▶ _RECORDED DATA_
• • •
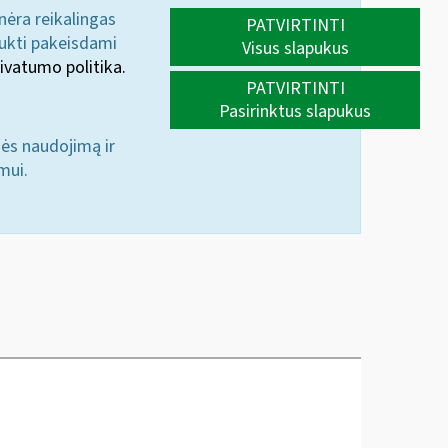
 nėra reikalingas
PATVIRTINTI
aukti pakeisdami
Visus slapukus
ivatumo politika.
PATVIRTINTI
Pasirinktus slapukus
nės naudojimą ir
mui.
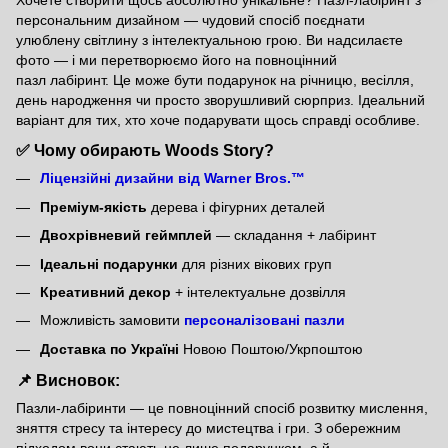
персональним дизайном — чудовий спосіб поєднати
улюблену світлину з інтелектуальною грою. Ви надсилаєте
фото — і ми перетворюємо його на повноцінний
пазл лабіринт. Це може бути подарунок на річницю, весілля,
день народження чи просто зворушливий сюрприз. Ідеальний
варіант для тих, хто хоче подарувати щось справді особливе.
✅ Чому обирають Woods Story?
Ліцензійні дизайни від
Warner Bros.™
Преміум-якість
дерева і фігурних деталей
Двохрівневий геймплей
— складання + лабіринт
Ідеальні подарунки
для різних вікових груп
Креативний декор
+ інтелектуальне дозвілля
Можливість замовити
персоналізовані пазли
Доставка по Україні
Новою Поштою/Укрпоштою
📌 Висновок:
Пазли-лабіринти — це повноцінний спосіб розвитку мислення,
зняття стресу та інтересу до мистецтва і гри. З обережним
підходом вони стають не лише подарунком, а й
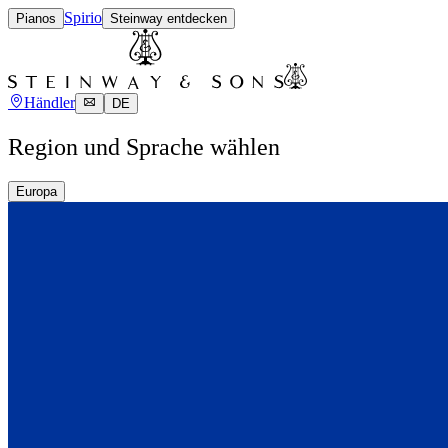
Spirio
Pianos
Steinway entdecken
Händler
DE
Region und Sprache wählen
Europa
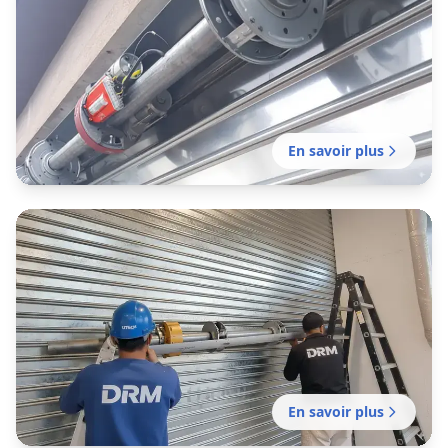
Motorisation rideau métallique
Saint-Jean-de-Boiseau
Motorisation de votre rideau manuel existant
avec possibilité de contrôle à distance et
domotique.
En savoir plus
Installation rideau métallique
Saint-Jean-de-Boiseau
Installation complète de rideau métallique sur
mesure pour commerce, entrepôt ou local
professionnel à Nantes.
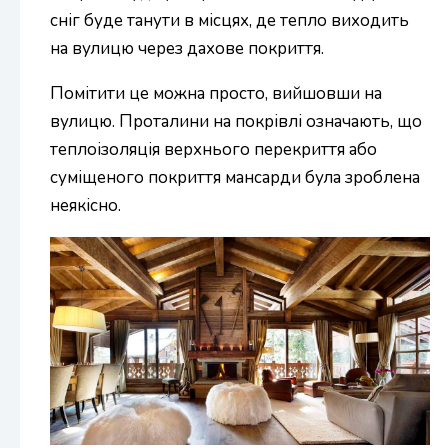
сніг буде танути в місцях, де тепло виходить
на вулицю через дахове покриття.
Помітити це можна просто, вийшовши на
вулицю. Проталини на покрівлі означають, що
теплоізоляція верхнього перекриття або
суміщеного покриття мансарди була зроблена
неякісно.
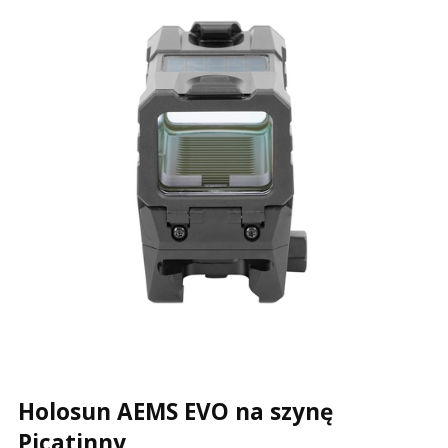
Holosun AEMS EVO na szynę
Picatinny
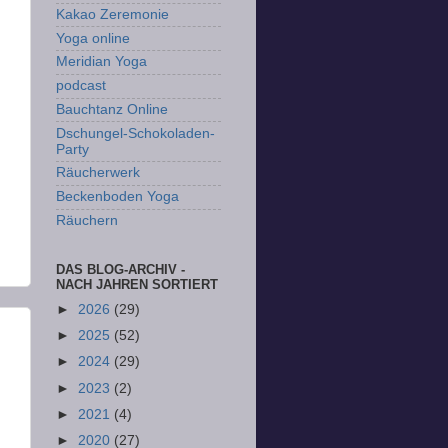
Kakao Zeremonie
Yoga online
Meridian Yoga
podcast
Bauchtanz Online
Dschungel-Schokoladen-
Party
Räucherwerk
Beckenboden Yoga
Räuchern
DAS BLOG-ARCHIV -
NACH JAHREN SORTIERT
►
2026
(29)
►
2025
(52)
►
2024
(29)
►
2023
(2)
►
2021
(4)
►
2020
(27)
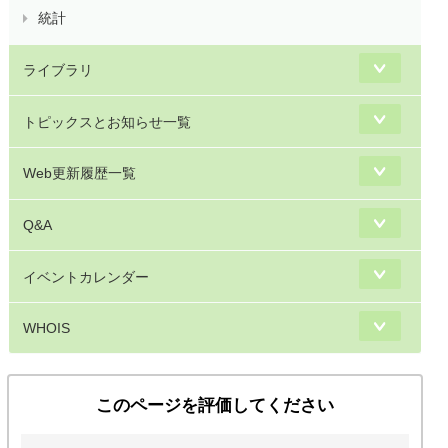
統計
ライブラリ
トピックスとお知らせ一覧
Web更新履歴一覧
Q&A
イベントカレンダー
WHOIS
このページを評価してください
• • •
▶ _EXERCISE_
No pictures should appear; only the lines from the first line of the records through the line with "mesure pour commerce, entrepôt ou local", both included, are to be restated word for word.

▶ _SOLUTION_
 nėra reikalingas
PATVIRTINTI
aukti pakeisdami
Visus slapukus
ivatumo politika.
PATVIRTINTI
Pasirinktus slapukus
nės naudojimą ir
mui.
персональним дизайном — чудовий спосіб поєднати
улюблену світлину з інтелектуальною грою. Ви надсилаєте
фото — і ми перетворюємо його на повноцінний
пазл лабіринт. Це може бути подарунок на річницю, весілля,
день народження чи просто зворушливий сюрприз. Ідеальний
варіант для тих, хто хоче подарувати щось справді особливе.
✅ Чому обирають Woods Story?
Ліцензійні дизайни від
Warner Bros.™
Преміум-якість
дерева і фігурних деталей
Двохрівневий геймплей
— складання + лабіринт
Ідеальні подарунки
для різних вікових груп
Креативний декор
+ інтелектуальне дозвілля
Можливість замовити
персоналізовані пазли
Доставка по Україні
Новою Поштою/Укрпоштою
📌 Висновок:
Пазли-лабіринти — це повноцінний спосіб розвитку мислення,
зняття стресу та інтересу до мистецтва і гри. З обережним
підходом вони стають не лише подарунком, а й
Spirio
Pianos
Steinway entdecken
Händler
DE
Region und Sprache wählen
Europa
Motorisation rideau métallique
Saint-Jean-de-Boiseau
Motorisation de votre rideau manuel existant
avec possibilité de contrôle à distance et
domotique.
En savoir plus
Installation rideau métallique
Saint-Jean-de-Boiseau
Installation complète de rideau métallique sur
mesure pour commerce, entrepôt ou local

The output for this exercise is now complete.